Standards for secure E-mail
The nice thing about standards is that there are so many to choose
from. Furthermore, if you do not like any of them, you can just wait
for next year's model. (Tanenbaum, "Computer Networks", second
edition, page 254)
If you want secure E-mail, you must choose a security function. It is
not possible for two different security systems to interwork. Not just
difficult; impossible.
- X.400 security features interoperate only with other implementors of
X.400 security features, which make them more or less useless
in the NORDUNet community.
- The US Defense Dept's Message Security Protocol works fine
within DoD X.400 or Internet mail systems
- Lotus Notes and Microsoft Mail have security functions. So what?
- Privacy Enhanced Mail (PEM) works fine, but looks ugly, needs a
certificate infrastructure, and doesn't sit well with MIME.

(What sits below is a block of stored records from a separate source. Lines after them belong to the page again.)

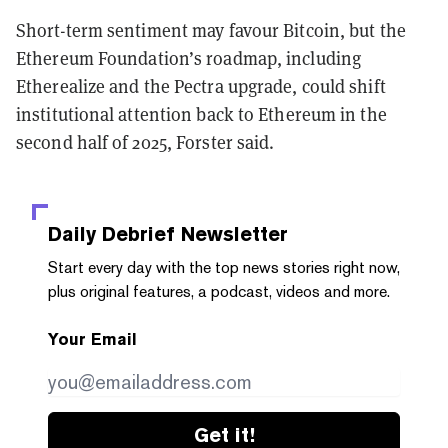
Short-term sentiment may favour Bitcoin, but the
Ethereum Foundation’s roadmap, including
Etherealize and the Pectra upgrade, could shift
institutional attention back to Ethereum in the
second half of 2025, Forster said.
Daily Debrief
Newsletter
Start every day with the top news stories right now,
plus original features, a podcast, videos and more.
Your Email
Get it!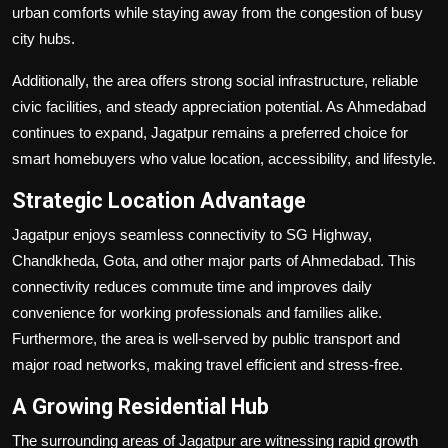
urban comforts while staying away from the congestion of busy
city hubs.
Additionally, the area offers strong social infrastructure, reliable
civic facilities, and steady appreciation potential. As Ahmedabad
continues to expand, Jagatpur remains a preferred choice for
smart homebuyers who value location, accessibility, and lifestyle.
Strategic Location Advantage
Jagatpur enjoys seamless connectivity to SG Highway,
Chandkheda, Gota, and other major parts of Ahmedabad. This
connectivity reduces commute time and improves daily
convenience for working professionals and families alike.
Furthermore, the area is well-served by public transport and
major road networks, making travel efficient and stress-free.
A Growing Residential Hub
The surrounding areas of Jagatpur are witnessing rapid growth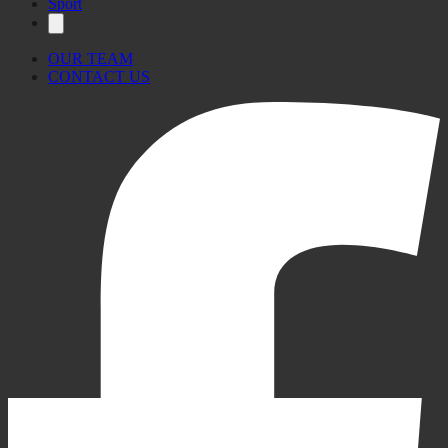
Sport
OUR TEAM
CONTACT US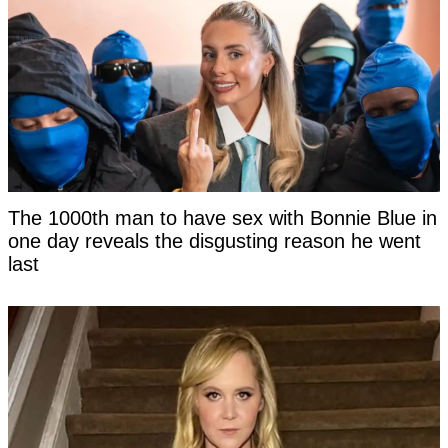
The 1000th man to have sex with Bonnie Blue in
one day reveals the disgusting reason he went
last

- Pretty Good Privacy (PGP) works fine, can be deployed
anarchically, and doesn't sit well with MIME
- Security Multiparts and MOSS offers PEM-like functionality, but
without requiring a comprehensive certificate
infrastructure, and sits well with MIME.
- S/MIME was defined by RSA and a couple of other companies,
offers a poor solution for signed messages, and is incompatible
with anything else.
None of them are implemented in any large number of commercial
products yet, of course; most vendors would rather wait until the
winner is clear and jump on that; unfortunately, if all companies
follow that strategy, the emergence of a winner will be pretty slow.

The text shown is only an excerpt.